In an effort to keep employees informed and to stamp out any future leaks, the manager called a meeting with employees regarding the potential take-over by the franchisor stating that:
The manager also informed the employees that what was said in the meeting was strictly confidential and they were not to discuss it with anyone.
Several days later, the manager became aware that a contractor to the business had found out about the possible takeover. The manager considered this a leak of information from the confidential meeting and concluded that the employee was the source of the leak.
The manager confronted the employee about this and, despite the employee’s denials of having leaked the information, the manager decided to summarily dismiss the employee.
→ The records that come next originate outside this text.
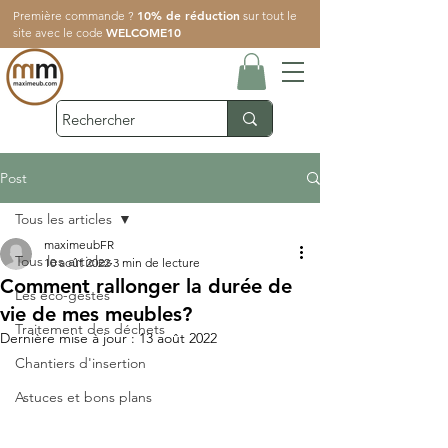
10% de réduction
Première commande ?
sur tout le
WELCOME10
site avec le code
Post
Tous les articles
maximeubFR
Tous les articles
10 août 2022
3 min de lecture
Comment rallonger la durée de
Les éco-gestes
vie de mes meubles?
Traitement des déchets
Dernière mise à jour :
13 août 2022
Chantiers d'insertion
Astuces et bons plans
In the FWC, the employee claimed that she was unfairly dismissed on the basis that the conduct she was alleged to have committed did not actually occur. The employee maintained that she did not tell the contractor that the franchisor was going taking over the business. The employee was supported by the contractor who insisted that he had overheard two other employees talking about those matters, and the employee was not the source of his information.
The FWC found that the manager was an unreliable witness and preferred the evidence of the contractor. The FWC concluded that the manager had already decided that the leak was the employee before any investigations into the matter and was fixed on that conclusion. Therefore, it found that the employer could not justify the summary dismissal as it could not have been reasonably satisfied that the alleged misconduct actually occurred.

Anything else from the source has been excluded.